The Genesis II Revision System is used for primary and revision surgeries with the following indications

• 1. Rheumatoid arthritis.
• 2. Post-traumatic arthritis, osteoarthritis, or degenerative arthritis in older patients whose age, weight, and activity level are compatible with an adequate long-term result.
• 3. Failed osteotomies, unicompartmental replacement, or total knee replacement.
• The posterior stabilized knee system is designed for use in patients in primary and 4. revision surgery, where the anterior and posterior cruciate ligaments are incompetent and the collateral ligaments remain intact.

The Genesis II Total Knee System is indicated for use only with cement and is a single use device.
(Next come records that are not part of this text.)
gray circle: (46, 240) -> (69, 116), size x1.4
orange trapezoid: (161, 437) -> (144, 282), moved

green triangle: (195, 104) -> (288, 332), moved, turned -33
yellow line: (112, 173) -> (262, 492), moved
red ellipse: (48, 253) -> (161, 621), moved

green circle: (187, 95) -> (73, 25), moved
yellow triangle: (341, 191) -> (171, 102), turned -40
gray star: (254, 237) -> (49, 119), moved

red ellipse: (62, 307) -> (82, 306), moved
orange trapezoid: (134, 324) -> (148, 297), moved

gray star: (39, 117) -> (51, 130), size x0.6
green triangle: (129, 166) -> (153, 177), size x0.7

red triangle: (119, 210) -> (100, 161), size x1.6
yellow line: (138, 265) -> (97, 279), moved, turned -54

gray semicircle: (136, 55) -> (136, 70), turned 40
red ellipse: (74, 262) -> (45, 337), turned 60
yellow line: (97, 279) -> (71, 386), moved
The Genesis II Porous Tibial Trays and Revision Knee consists of the following components: Conversion Module with Taper, Distal Femoral Wedge, Stacked Distal Femoral Wedge, Long Stem Extensions, Femoral Flex-Lok Pegs, Porous Titanium Tibial Tray with and without holes, Porous Spiked Titanium Tibial Tray with and without holes, and the All Poly P/S Tibia! Component. The Conversion Module with Taper is manufactured from Co-Cr-Mo. Wedges and Long Stem Extensions are manufactured from Ti-6Al-4V. The tibial trays are manufactured from Ti-6Al-4V with a C.P. Titanium porous coating. The All Poly P/S Tibial Component and the Flex Lok Pegs are manufactured from UHMW PE

This document does not describe an AI/ML device or a study involving such a device. The provided text is a 510(k) premarket notification for the "Genesis II Knee System," a medical device for total knee replacement. The review explicitly states that the device's safety and effectiveness are based on the long history of use of similar devices in the market and mechanical testing, not on clinical studies involving human performance or comparison with AI.
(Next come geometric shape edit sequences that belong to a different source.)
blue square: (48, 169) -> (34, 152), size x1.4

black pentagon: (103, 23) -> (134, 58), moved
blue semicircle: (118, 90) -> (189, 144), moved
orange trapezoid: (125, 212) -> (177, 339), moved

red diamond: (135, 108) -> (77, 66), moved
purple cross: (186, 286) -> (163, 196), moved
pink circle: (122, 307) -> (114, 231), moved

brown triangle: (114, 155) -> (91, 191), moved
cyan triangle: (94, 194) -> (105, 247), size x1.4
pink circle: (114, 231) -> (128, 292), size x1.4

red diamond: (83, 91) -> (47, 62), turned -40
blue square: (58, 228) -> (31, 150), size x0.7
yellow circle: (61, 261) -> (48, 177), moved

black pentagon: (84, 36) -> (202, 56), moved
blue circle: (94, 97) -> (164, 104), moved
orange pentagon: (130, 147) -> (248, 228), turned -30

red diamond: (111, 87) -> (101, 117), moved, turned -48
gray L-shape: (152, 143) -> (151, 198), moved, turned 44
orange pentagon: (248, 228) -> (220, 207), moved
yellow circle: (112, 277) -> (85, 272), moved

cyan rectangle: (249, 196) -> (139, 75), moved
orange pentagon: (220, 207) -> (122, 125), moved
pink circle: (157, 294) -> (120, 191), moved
Therefore, the requested information elements (acceptance criteria table, sample sizes, expert qualifications, adjudication methods, MRMC studies, standalone performance, ground truth types, and training set details) are not applicable and cannot be extracted from the provided text.
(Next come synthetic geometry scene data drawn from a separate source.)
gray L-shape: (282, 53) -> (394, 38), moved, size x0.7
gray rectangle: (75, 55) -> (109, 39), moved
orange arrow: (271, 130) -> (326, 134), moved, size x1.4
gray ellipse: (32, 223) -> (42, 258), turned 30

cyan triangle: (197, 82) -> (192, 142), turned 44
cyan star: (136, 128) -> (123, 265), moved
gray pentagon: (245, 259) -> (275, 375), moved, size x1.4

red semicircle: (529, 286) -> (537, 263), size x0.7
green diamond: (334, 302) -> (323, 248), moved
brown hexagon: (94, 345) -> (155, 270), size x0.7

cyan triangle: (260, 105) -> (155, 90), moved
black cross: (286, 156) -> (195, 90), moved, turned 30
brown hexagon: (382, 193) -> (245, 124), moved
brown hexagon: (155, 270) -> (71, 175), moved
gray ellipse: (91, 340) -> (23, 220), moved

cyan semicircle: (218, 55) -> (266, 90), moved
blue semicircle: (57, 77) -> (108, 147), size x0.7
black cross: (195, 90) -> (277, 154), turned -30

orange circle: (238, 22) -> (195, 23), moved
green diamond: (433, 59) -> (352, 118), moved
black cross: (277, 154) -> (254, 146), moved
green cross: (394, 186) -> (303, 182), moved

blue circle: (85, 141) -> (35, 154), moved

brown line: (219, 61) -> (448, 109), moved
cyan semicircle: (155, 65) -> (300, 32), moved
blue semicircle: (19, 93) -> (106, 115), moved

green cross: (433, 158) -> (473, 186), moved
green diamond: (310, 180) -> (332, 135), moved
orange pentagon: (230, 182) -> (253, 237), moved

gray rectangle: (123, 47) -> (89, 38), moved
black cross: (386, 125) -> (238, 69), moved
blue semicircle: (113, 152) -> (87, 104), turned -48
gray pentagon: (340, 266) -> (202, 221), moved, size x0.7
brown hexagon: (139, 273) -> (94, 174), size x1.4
The document primarily focuses on:

• Device Description: Materials and components of the Genesis II Porous Tibial Trays and Revision Knee components.
• Substantial Equivalence: Comparison to existing knee systems on the market.
• Indications for Use: Conditions for which the device is intended.
• Mechanical Testing: Listing of tests performed (device constraint, contact area, tibial tray fatigue, porous coating characterization) to demonstrate in-vivo loading capacity without failure.
• FDA Clearance: The FDA's determination of substantial equivalence and specified limitations (e.g., cemented use only, minimum polyethylene thickness).